The shift from natural extraction to synthetic production has revolutionised medicine manufacturing. While natural sources provided the foundation for many important drugs, synthetic production allows for precise control over quality, quantity, and consistency of medicines.
Traditional sources of drugs
Many important medicines originally came from natural sources. Here are some key examples you should know:
Digitalis comes from foxglove plants and helps treat irregular heartbeat problems. Aspirin was first made from willow bark and leaves - it helps reduce aches and pains.
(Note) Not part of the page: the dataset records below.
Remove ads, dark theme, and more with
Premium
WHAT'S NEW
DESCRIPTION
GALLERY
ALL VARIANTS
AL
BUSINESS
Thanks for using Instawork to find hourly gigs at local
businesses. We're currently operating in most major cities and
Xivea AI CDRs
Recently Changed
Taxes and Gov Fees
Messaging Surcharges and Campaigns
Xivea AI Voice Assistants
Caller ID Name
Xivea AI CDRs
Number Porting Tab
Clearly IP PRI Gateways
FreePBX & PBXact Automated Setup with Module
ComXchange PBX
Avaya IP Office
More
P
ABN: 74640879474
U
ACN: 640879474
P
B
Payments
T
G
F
Penicillin comes from a special type of mould called Penicillium and fights bacterial diseases.
Penicillin is particularly important because Alexander Fleming discovered it in 1928. This discovery revolutionised medicine because it was one of the first effective treatments for serious bacterial infections.
Traditional Drug Sources:
- Digitalis → Foxglove plants → Treats irregular heartbeat
- Aspirin → Willow bark and leaves → Reduces pain and inflammation
- Penicillin → Penicillium mould → Fights bacterial infections
Each of these natural sources provided compounds that became the foundation for life-saving medicines.
Drug testing process
Before any new medicine can be given to patients, it must go through extensive testing. Scientists need to find out three crucial things about each drug:
- Toxicity - how poisonous or harmful the drug might be to the human body
- Efficacy - how well the drug actually works at treating the disease
- Dose - exactly how much of the drug patients need to take for it to be effective
All three factors - toxicity, efficacy, and dose - must be thoroughly understood before any drug can be approved for human use. Missing or inadequate testing in any of these areas can lead to serious health consequences for patients.
Preclinical testing
This is the first stage of testing new drugs. Scientists test promising new substances in laboratories using cultures of cells and tissues. If the drug shows good results, they then test it on live animals to check for safety.
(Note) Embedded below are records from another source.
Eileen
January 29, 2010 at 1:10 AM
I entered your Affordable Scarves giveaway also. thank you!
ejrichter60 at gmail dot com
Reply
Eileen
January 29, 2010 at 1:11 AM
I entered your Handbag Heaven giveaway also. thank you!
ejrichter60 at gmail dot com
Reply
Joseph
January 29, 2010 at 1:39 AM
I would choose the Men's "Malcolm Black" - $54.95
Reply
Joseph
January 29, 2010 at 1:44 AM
Laboratory testing helps scientists understand how the drug works and whether it might be safe enough to try on humans later. This stage can take several years and involves extensive research to ensure the drug shows promise before moving to human trials.
Clinical trials
Once preclinical testing is complete, the drug moves to clinical trials where real people are involved. This happens in careful stages to keep everyone safe.
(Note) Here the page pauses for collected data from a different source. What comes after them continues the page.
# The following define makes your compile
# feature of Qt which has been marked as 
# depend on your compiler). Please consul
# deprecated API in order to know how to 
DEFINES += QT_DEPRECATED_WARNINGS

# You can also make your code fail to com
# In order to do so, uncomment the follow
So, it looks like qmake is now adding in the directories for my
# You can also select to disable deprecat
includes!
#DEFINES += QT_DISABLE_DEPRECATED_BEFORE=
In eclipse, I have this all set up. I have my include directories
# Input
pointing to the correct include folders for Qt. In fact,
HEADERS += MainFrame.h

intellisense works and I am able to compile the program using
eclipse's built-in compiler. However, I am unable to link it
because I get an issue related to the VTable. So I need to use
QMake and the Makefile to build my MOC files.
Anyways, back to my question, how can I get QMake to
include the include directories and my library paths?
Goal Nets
First, very small doses are given to healthy volunteers to check the drug doesn't cause harmful side effects in humans. If the drug proves safe, scientists then give different doses to patients who actually have the disease. This helps them find the optimum dose - the amount that works best to treat the condition.
Placebo effect and double-blind trials
Sometimes people feel better after taking medicine simply because they expect it to work, even if the medicine contains no active ingredients. This is called the placebo effect.
To make sure new drugs really work, scientists use double-blind trials. In these trials, some patients get the real drug while others get a placebo (a fake medicine that looks identical but contains no active ingredients). Importantly, neither the patients nor the doctors know who is getting which treatment until after the trial ends.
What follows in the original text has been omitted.